6. Emerging Trends and Future Directions
Several promising axes are emerging for multimodal sensing research:
- Foundation Models for Sensing: General, pre-trained, and modular architectures (e.g., Babel) that learn expandable modality alignment, admit few-shot/one-shot adaptation, and interface to LLMs for semantic comprehension and cross-modal retrieval (Dai et al., 2024).
- Semantic/Task-Driven Sensing and Communication: Integrated joint source-channel coding, semantic-segment transmission, and multi-task learning as in SIMAC and LAM-based ISAC, blending perception and control in communication-constrained settings (Peng et al., 11 Mar 2025, Peng et al., 26 Jun 2025).

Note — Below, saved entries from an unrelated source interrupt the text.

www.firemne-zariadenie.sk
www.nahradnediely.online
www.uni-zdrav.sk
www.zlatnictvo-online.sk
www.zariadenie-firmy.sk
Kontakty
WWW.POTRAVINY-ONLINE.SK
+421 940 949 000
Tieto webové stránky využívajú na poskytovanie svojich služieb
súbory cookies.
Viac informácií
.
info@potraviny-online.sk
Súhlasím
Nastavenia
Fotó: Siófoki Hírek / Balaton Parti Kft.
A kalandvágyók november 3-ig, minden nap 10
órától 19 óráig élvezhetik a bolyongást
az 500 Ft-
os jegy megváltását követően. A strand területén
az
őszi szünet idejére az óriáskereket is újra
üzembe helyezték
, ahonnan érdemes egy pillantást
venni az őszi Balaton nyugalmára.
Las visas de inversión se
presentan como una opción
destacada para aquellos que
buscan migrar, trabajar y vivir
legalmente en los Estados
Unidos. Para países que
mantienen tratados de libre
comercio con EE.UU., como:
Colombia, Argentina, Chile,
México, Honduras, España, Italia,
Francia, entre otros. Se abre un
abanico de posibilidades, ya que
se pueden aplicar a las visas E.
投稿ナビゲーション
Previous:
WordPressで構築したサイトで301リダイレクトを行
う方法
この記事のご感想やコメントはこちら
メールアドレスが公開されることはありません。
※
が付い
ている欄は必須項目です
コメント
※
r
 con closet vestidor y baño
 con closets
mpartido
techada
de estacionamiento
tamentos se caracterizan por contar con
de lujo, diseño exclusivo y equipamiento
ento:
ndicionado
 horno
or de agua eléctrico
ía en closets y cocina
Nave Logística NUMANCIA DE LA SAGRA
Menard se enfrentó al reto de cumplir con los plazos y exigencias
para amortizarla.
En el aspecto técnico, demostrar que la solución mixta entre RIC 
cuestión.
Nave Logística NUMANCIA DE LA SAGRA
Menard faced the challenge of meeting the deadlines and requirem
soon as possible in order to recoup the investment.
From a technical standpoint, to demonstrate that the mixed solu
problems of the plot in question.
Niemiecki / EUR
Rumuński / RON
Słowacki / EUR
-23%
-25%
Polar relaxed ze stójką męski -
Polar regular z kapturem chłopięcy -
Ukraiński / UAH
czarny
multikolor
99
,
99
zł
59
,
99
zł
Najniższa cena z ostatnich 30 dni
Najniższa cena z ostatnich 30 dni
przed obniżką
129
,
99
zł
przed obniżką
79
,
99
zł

- Contextual and Interactive Sensing: Human-in-the-loop modalities, context-driven pipeline reconfiguration, and multi-agent consensus for collaborative sensing; dynamic trade-off between latency, energy, and task accuracy (Rathnayake et al., 2020, Zhang et al., 1 Dec 2025).
- Privacy-Preserving and Edge/Federated Fusion: Distributed model training, privacy-by-design analytics, and joint on-device fusion for domains requiring low-latency, privacy-assured inference (Zhao, 10 May 2025, Rulff et al., 2024).
- Generalization and Transfer: Cross-domain adaptation, data-efficient fine-tuning, and robust alignment under hardware and signal-format heterogeneity remain open research frontiers (Dai et al., 2024, Zhao, 10 May 2025).
Multimodal sensing is thus rapidly progressing from ad hoc sensor combinations to principled, foundation-scale architectures capable of integrating diverse signal sources, adapting dynamically to environment and mission constraints, and providing resilient, semantically meaningful outputs under real-world uncertainty.